### REQUIRED ACTION
Please write out exactly the lines of the data below from the line holding "Site sobre radi" through the line holding "dibesarkan oleh para", and leave out the rest.

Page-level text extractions

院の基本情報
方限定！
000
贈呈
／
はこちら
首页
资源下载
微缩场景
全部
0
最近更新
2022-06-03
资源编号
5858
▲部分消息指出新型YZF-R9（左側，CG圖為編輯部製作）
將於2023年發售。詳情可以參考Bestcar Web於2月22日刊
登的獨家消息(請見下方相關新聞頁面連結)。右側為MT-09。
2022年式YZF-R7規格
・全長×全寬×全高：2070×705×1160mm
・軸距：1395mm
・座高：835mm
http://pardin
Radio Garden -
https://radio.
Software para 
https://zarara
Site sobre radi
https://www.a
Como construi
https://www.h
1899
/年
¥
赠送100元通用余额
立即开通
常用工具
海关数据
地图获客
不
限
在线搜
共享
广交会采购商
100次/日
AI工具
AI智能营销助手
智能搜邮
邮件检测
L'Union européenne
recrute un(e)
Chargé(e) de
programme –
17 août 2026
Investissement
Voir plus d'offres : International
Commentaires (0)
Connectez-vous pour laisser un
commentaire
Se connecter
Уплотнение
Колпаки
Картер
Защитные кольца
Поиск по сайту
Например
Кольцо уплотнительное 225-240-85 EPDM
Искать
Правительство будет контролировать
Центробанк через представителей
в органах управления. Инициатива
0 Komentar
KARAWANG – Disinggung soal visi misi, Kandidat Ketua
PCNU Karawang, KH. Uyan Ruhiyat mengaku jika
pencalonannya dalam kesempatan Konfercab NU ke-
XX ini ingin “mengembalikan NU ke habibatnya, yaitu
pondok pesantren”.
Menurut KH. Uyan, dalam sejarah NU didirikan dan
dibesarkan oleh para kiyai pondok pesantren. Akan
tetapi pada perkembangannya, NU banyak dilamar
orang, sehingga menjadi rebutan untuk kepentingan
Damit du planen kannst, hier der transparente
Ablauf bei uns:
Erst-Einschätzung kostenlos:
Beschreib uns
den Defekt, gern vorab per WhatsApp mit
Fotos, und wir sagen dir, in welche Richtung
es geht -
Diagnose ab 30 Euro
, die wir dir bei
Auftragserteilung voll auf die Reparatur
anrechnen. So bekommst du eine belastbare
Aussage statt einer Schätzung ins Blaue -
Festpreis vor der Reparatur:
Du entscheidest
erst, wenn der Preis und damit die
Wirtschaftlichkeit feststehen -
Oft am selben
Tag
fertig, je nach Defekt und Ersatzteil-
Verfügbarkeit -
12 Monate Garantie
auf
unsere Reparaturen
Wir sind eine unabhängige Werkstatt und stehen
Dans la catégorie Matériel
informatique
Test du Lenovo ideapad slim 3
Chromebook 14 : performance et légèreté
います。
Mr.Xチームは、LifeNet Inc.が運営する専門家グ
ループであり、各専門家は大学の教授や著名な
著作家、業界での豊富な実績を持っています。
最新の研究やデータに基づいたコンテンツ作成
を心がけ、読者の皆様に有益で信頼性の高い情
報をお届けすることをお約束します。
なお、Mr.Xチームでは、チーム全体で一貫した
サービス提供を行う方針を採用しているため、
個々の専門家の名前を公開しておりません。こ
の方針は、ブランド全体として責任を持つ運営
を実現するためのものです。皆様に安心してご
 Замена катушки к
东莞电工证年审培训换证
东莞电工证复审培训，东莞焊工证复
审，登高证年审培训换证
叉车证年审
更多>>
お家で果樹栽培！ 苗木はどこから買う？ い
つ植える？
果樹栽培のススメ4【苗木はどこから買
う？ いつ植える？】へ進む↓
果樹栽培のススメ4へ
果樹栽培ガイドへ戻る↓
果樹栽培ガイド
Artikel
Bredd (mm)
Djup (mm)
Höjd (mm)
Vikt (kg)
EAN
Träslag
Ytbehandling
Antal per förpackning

### EXERCISE OUTPUT
Site sobre radi
https://www.a
Como construi
https://www.h
1899
/年
¥
赠送100元通用余额
立即开通
常用工具
海关数据
地图获客
不
限
在线搜
共享
广交会采购商
100次/日
AI工具
AI智能营销助手
智能搜邮
邮件检测
L'Union européenne
recrute un(e)
Chargé(e) de
programme –
17 août 2026
Investissement
Voir plus d'offres : International
Commentaires (0)
Connectez-vous pour laisser un
commentaire
Se connecter
Уплотнение
Колпаки
Картер
Защитные кольца
Поиск по сайту
Например
Кольцо уплотнительное 225-240-85 EPDM
Искать
Правительство будет контролировать
Центробанк через представителей
в органах управления. Инициатива
0 Komentar
KARAWANG – Disinggung soal visi misi, Kandidat Ketua
PCNU Karawang, KH. Uyan Ruhiyat mengaku jika
pencalonannya dalam kesempatan Konfercab NU ke-
XX ini ingin “mengembalikan NU ke habibatnya, yaitu
pondok pesantren”.
Menurut KH. Uyan, dalam sejarah NU didirikan dan
dibesarkan oleh para kiyai pondok pesantren. Akan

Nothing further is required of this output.